» **Provided information**:

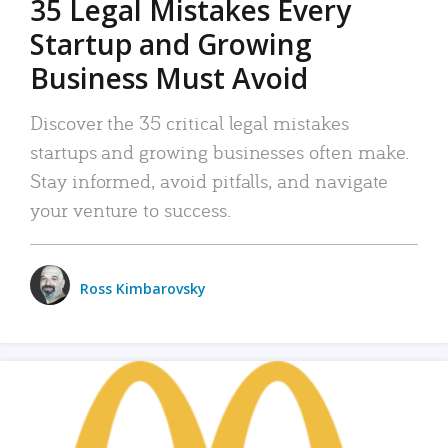
35 Legal Mistakes Every
Startup and Growing
Business Must Avoid
Discover the 35 critical legal mistakes
startups and growing businesses often make.
Stay informed, avoid pitfalls, and navigate
your venture to success.
Ross Kimbarovsky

» **What you will do**:
Copy exactly, please, the span of lines that begins at the line with "Startup and Growing" and ends at the last line of the data, both included.

» **Problem solution**:
Startup and Growing
Business Must Avoid
Discover the 35 critical legal mistakes
startups and growing businesses often make.
Stay informed, avoid pitfalls, and navigate
your venture to success.
Ross Kimbarovsky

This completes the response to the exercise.